ABOUT THIS EXERCISE
Skipping any pictures, give all of the records below again exactly.

━━━━━ DATA PROVIDED ━━━━━

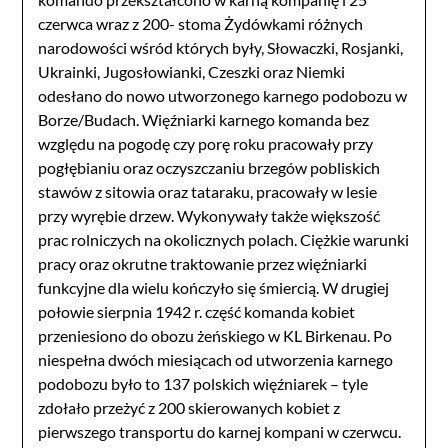
czerwca wraz z 200- stoma Żydówkami różnych
narodowości wśród których były, Słowaczki, Rosjanki,
Ukrainki, Jugosłowianki, Czeszki oraz Niemki
odesłano do nowo utworzonego karnego podobozu w
Borze/Budach. Więźniarki karnego komanda bez
względu na pogodę czy porę roku pracowały przy
pogłębianiu oraz oczyszczaniu brzegów pobliskich
stawów z sitowia oraz tataraku, pracowały w lesie
przy wyrębie drzew. Wykonywały także większość
prac rolniczych na okolicznych polach. Ciężkie warunki
pracy oraz okrutne traktowanie przez więźniarki
funkcyjne dla wielu kończyło się śmiercią. W drugiej
połowie sierpnia 1942 r. część komanda kobiet
przeniesiono do obozu żeńskiego w KL Birkenau. Po
niespełna dwóch miesiącach od utworzenia karnego
podobozu było to 137 polskich więźniarek – tyle
zdołało przeżyć z 200 skierowanych kobiet z
pierwszego transportu do karnej kompani w czerwcu.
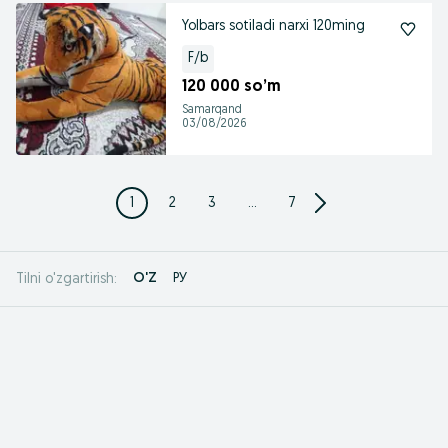
Yolbars sotiladi narxi 120ming
F/b
120 000 so’m
Samarqand
03/08/2026
1
2
3
...
7
O'Z
РУ
Tilni o'zgartirish:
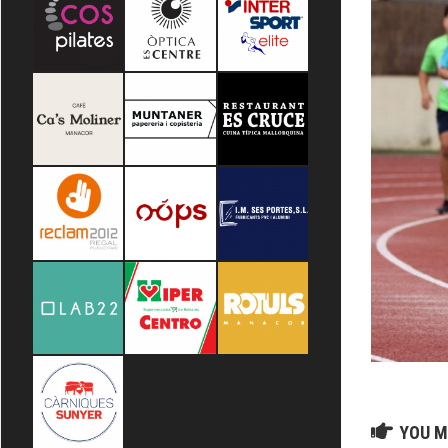
YOU M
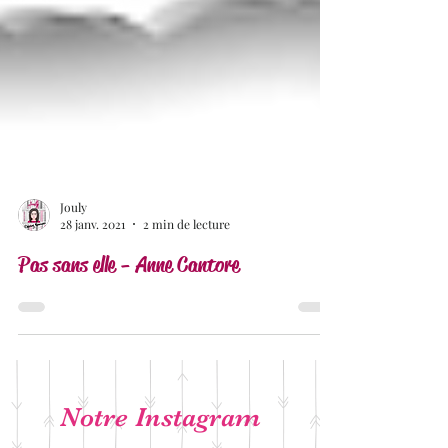
Jouly
28 janv. 2021
2 min de lecture
Pas sans elle - Anne Cantore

━━━━━

ANSWER SPACE
czerwca wraz z 200- stoma Żydówkami różnych
narodowości wśród których były, Słowaczki, Rosjanki,
Ukrainki, Jugosłowianki, Czeszki oraz Niemki
odesłano do nowo utworzonego karnego podobozu w
Borze/Budach. Więźniarki karnego komanda bez
względu na pogodę czy porę roku pracowały przy
pogłębianiu oraz oczyszczaniu brzegów pobliskich
stawów z sitowia oraz tataraku, pracowały w lesie
przy wyrębie drzew. Wykonywały także większość
prac rolniczych na okolicznych polach. Ciężkie warunki
pracy oraz okrutne traktowanie przez więźniarki
funkcyjne dla wielu kończyło się śmiercią. W drugiej
połowie sierpnia 1942 r. część komanda kobiet
przeniesiono do obozu żeńskiego w KL Birkenau. Po
niespełna dwóch miesiącach od utworzenia karnego
podobozu było to 137 polskich więźniarek – tyle
zdołało przeżyć z 200 skierowanych kobiet z
pierwszego transportu do karnej kompani w czerwcu.
Yolbars sotiladi narxi 120ming
F/b
120 000 so’m
Samarqand
03/08/2026
1
2
3
...
7
O'Z
РУ
Tilni o'zgartirish:
YOU M
Jouly
28 janv. 2021
2 min de lecture
Pas sans elle - Anne Cantore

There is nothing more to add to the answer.